What to produce
Quote the data exactly, first line to the line containing "OU CHOISISSEZ UNE CATÉGORIE", with no pictures.

Segment Start: Listed records

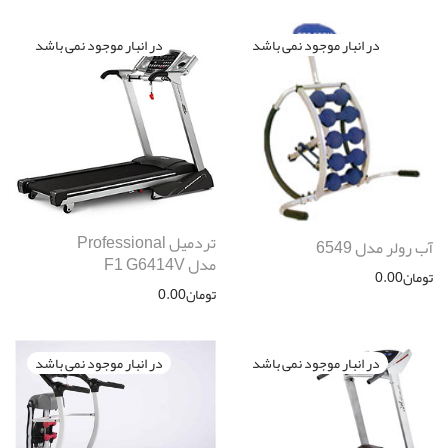
تردمیل Professional
آب رولر مدل 6549
مدل F1 G6414V
تومان
0.00
تومان
0.00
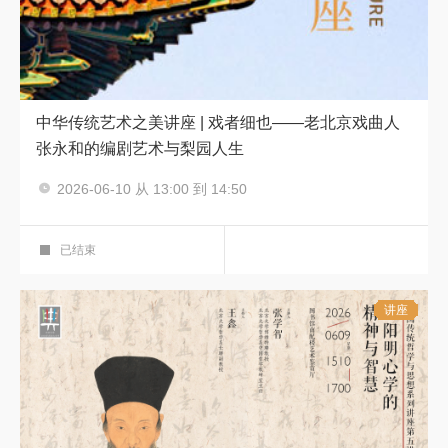
中华传统艺术之美讲座 | 戏者细也——老北京戏曲人
张永和的编剧艺术与梨园人生
2026-06-10 从 13:00 到 14:50
中华传统艺术之美
艺术鉴赏厅
已结束
讲座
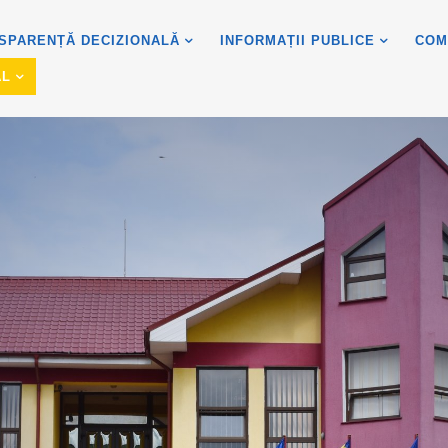
SPARENȚĂ DECIZIONALĂ
INFORMAȚII PUBLICE
COM
AL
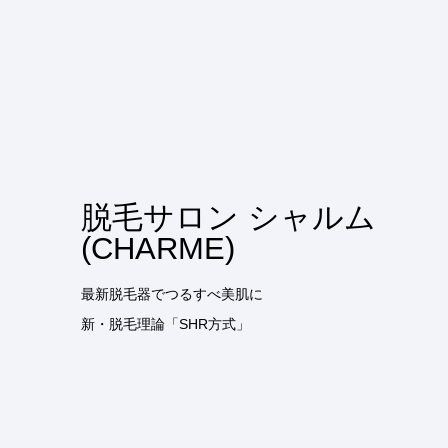
脱毛サロン シャルム
(CHARME)
最新脱毛器でつるすべ美肌に
新・脱毛理論「SHR方式」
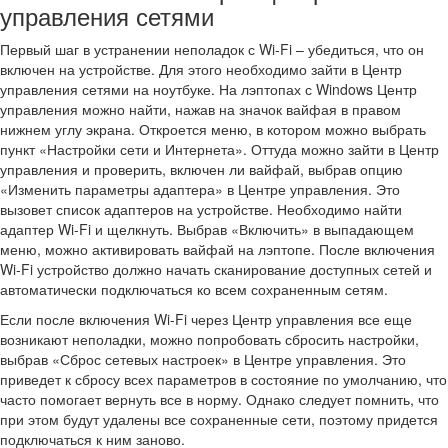
управления сетями
Первый шаг в устранении неполадок с Wi-Fi – убедиться, что он
включен на устройстве. Для этого необходимо зайти в Центр
управления сетями на ноутбуке. На лэптопах с Windows Центр
управления можно найти, нажав на значок вайфая в правом
нижнем углу экрана. Откроется меню, в котором можно выбрать
пункт «Настройки сети и Интернета». Оттуда можно зайти в Центр
управления и проверить, включен ли вайфай, выбрав опцию
«Изменить параметры адаптера» в Центре управления. Это
вызовет список адаптеров на устройстве. Необходимо найти
адаптер Wi-Fi и щелкнуть. Выбрав «Включить» в выпадающем
меню, можно активировать вайфай на лэптопе. После включения
Wi-Fi устройство должно начать сканирование доступных сетей и
автоматически подключаться ко всем сохраненным сетям.
Если после включения Wi-Fi через Центр управления все еще
возникают неполадки, можно попробовать сбросить настройки,
выбрав «Сброс сетевых настроек» в Центре управления. Это
приведет к сбросу всех параметров в состояние по умолчанию, что
часто помогает вернуть все в норму. Однако следует помнить, что
при этом будут удалены все сохраненные сети, поэтому придется
подключаться к ним заново.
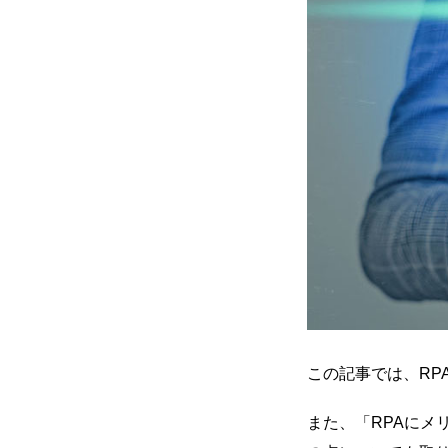
この記事では、RP
また、「RPAにメ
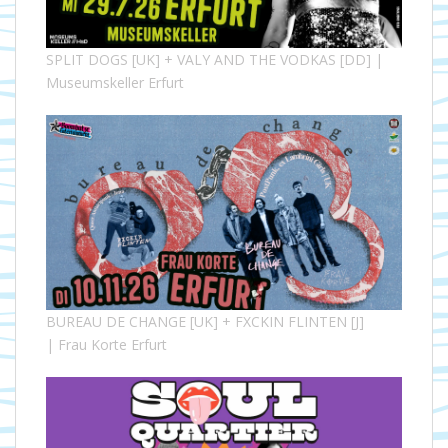
SPLIT DOGS [UK] + VALY AND THE VODKAS [DD] |
Museumskeller Erfurt
BUREAU DE CHANGE [UK] + FXCKIN FLINTEN [J]
| Frau Korte Erfurt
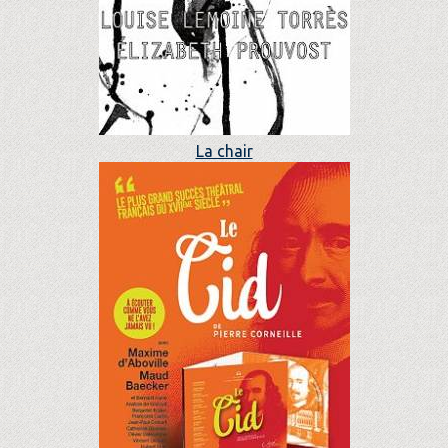
La chair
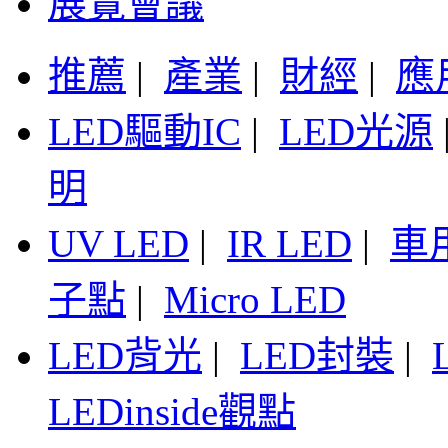
展覽會議
推薦
|
產業
|
財經
|
應
LED驅動IC
|
LED光源
明
UV LED
|
IR LED
|
車
子點
|
Micro LED
LED背光
|
LED封裝
|
LEDinside觀點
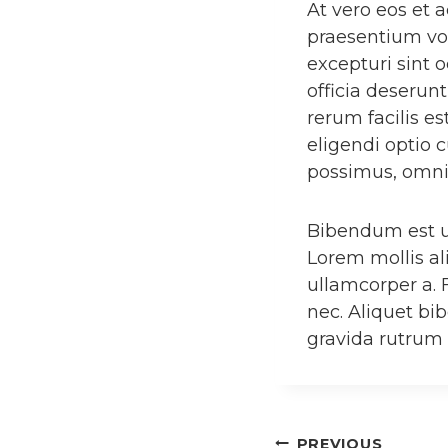
At vero eos et 
praesentium vol
excepturi sint 
officia deserun
rerum facilis e
eligendi optio
possimus, omni
Bibendum est ul
Lorem mollis al
ullamcorper a. 
nec. Aliquet bi
gravida rutrum
PREVIOUS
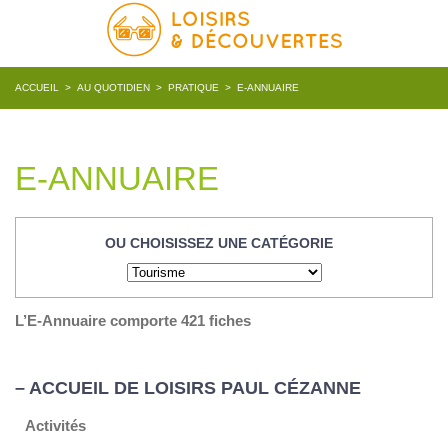
ACCUEIL
>
AU QUOTIDIEN
>
PRATIQUE
>
E-ANNUAIRE
E-ANNUAIRE
OU CHOISISSEZ UNE CATÉGORIE
L’E-Annuaire comporte 421 fiches
– ACCUEIL DE LOISIRS PAUL CÉZANNE
Activités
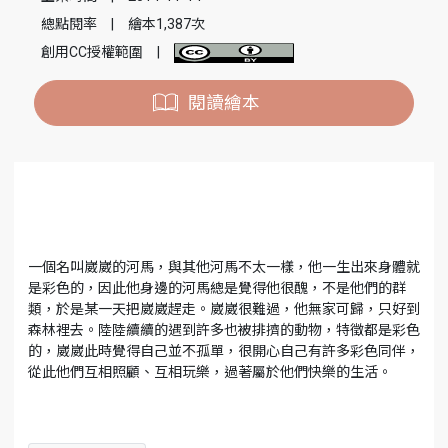
總點閱率
|
繪本1,387次
創用CC授權範圍
|
閱讀繪本
一個名叫崴崴的河馬，與其他河馬不太一樣，他一生出來身體就
是彩色的，因此他身邊的河馬總是覺得他很醜，不是他們的群
類，於是某一天把崴崴趕走。崴崴很難過，他無家可歸，只好到
森林裡去。陸陸續續的遇到許多也被排擠的動物，特徵都是彩色
的，崴崴此時覺得自己並不孤單，很開心自己有許多彩色同伴，
從此他們互相照顧、互相玩樂，過著屬於他們快樂的生活。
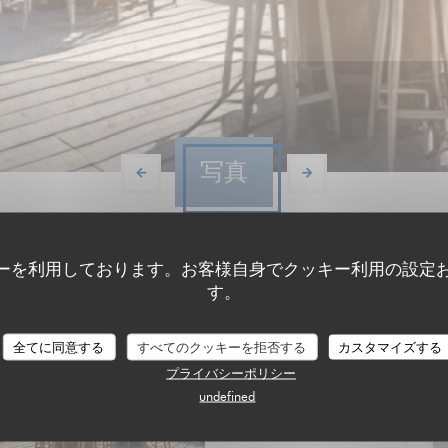
写真
ーを利用しております。お客様自身でクッキー利用の設定
す。
全てに同意する
すべてのクッキーを拒否する
カスタマイズする
プライバシーポリシー
undefined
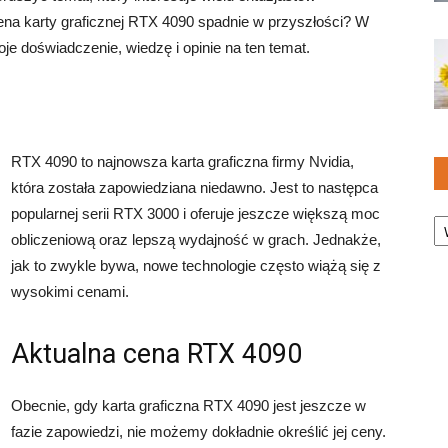
ena karty graficznej RTX 4090 spadnie w przyszłości? W
e doświadczenie, wiedzę i opinie na ten temat.
RTX 4090 to najnowsza karta graficzna firmy Nvidia,
która została zapowiedziana niedawno. Jest to następca
Ka
popularnej serii RTX 3000 i oferuje jeszcze większą moc
obliczeniową oraz lepszą wydajność w grach. Jednakże,
jak to zwykle bywa, nowe technologie często wiążą się z
wysokimi cenami.
Aktualna cena RTX 4090
Obecnie, gdy karta graficzna RTX 4090 jest jeszcze w
fazie zapowiedzi, nie możemy dokładnie określić jej ceny.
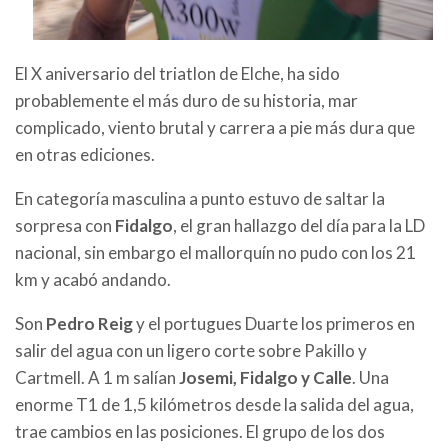
El X aniversario del triatlon de Elche, ha sido
probablemente el más duro de su historia, mar
complicado, viento brutal y carrera a pie más dura que
en otras ediciones.
En categoría masculina a punto estuvo de saltar la
sorpresa con
Fidalgo
, el gran hallazgo del día para la LD
nacional, sin embargo el mallorquín no pudo con los 21
km y acabó andando.
Son
Pedro Reig
y el portugues Duarte los primeros en
salir del agua con un ligero corte sobre Pakillo y
Cartmell. A 1 m salían
Josemi, Fidalgo y Calle
. Una
enorme T1 de 1,5 kilómetros desde la salida del agua,
trae cambios en las posiciones. El grupo de los dos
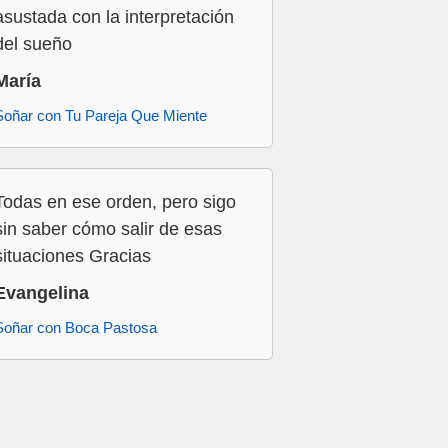
asustada con la interpretación
del sueño
María
Soñar con Tu Pareja Que Miente
Todas en ese orden, pero sigo
sin saber cómo salir de esas
situaciones Gracias
Evangelina
Soñar con Boca Pastosa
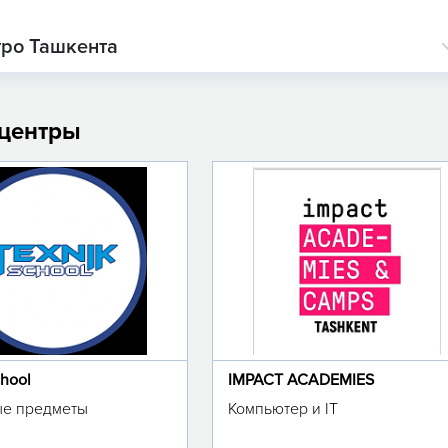
тро Ташкента
 центры
chool
IMPACT ACADEMIES
е предметы
Компьютер и IT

Segment End: Listed records

Task answer
تردمیل Professional
آب رولر مدل 6549
مدل F1 G6414V
تومان
0.00
تومان
0.00
中华传统艺术之美讲座 | 戏者细也——老北京戏曲人
张永和的编剧艺术与梨园人生
2026-06-10 从 13:00 到 14:50
中华传统艺术之美
艺术鉴赏厅
已结束
讲座
SPARENȚĂ DECIZIONALĂ
INFORMAȚII PUBLICE
COM
AL
脱毛サロン シャルム
(CHARME)
最新脱毛器でつるすべ美肌に
新・脱毛理論「SHR方式」
управления сетями
Первый шаг в устранении неполадок с Wi-Fi – убедиться, что он
включен на устройстве. Для этого необходимо зайти в Центр
управления сетями на ноутбуке. На лэптопах с Windows Центр
управления можно найти, нажав на значок вайфая в правом
нижнем углу экрана. Откроется меню, в котором можно выбрать
пункт «Настройки сети и Интернета». Оттуда можно зайти в Центр
управления и проверить, включен ли вайфай, выбрав опцию
«Изменить параметры адаптера» в Центре управления. Это
вызовет список адаптеров на устройстве. Необходимо найти
адаптер Wi-Fi и щелкнуть. Выбрав «Включить» в выпадающем
меню, можно активировать вайфай на лэптопе. После включения
Wi-Fi устройство должно начать сканирование доступных сетей и
автоматически подключаться ко всем сохраненным сетям.
Если после включения Wi-Fi через Центр управления все еще
возникают неполадки, можно попробовать сбросить настройки,
выбрав «Сброс сетевых настроек» в Центре управления. Это
приведет к сбросу всех параметров в состояние по умолчанию, что
часто помогает вернуть все в норму. Однако следует помнить, что
при этом будут удалены все сохраненные сети, поэтому придется
подключаться к ним заново.
この記事では、RP
また、「RPAにメ
SPLIT DOGS [UK] + VALY AND THE VODKAS [DD] |
Museumskeller Erfurt
BUREAU DE CHANGE [UK] + FXCKIN FLINTEN [J]
| Frau Korte Erfurt
La chair
展覽會議
推薦
|
產業
|
財經
|
應
LED驅動IC
|
LED光源
明
UV LED
|
IR LED
|
車
子點
|
Micro LED
LED背光
|
LED封裝
|
LEDinside觀點
At vero eos et 
praesentium vol
excepturi sint 
officia deserun
rerum facilis e
eligendi optio
possimus, omni
Bibendum est ul
Lorem mollis al
ullamcorper a. 
nec. Aliquet bi
gravida rutrum
PREVIOUS
ACCUEIL
>
AU QUOTIDIEN
>
PRATIQUE
>
E-ANNUAIRE
E-ANNUAIRE
OU CHOISISSEZ UNE CATÉGORIE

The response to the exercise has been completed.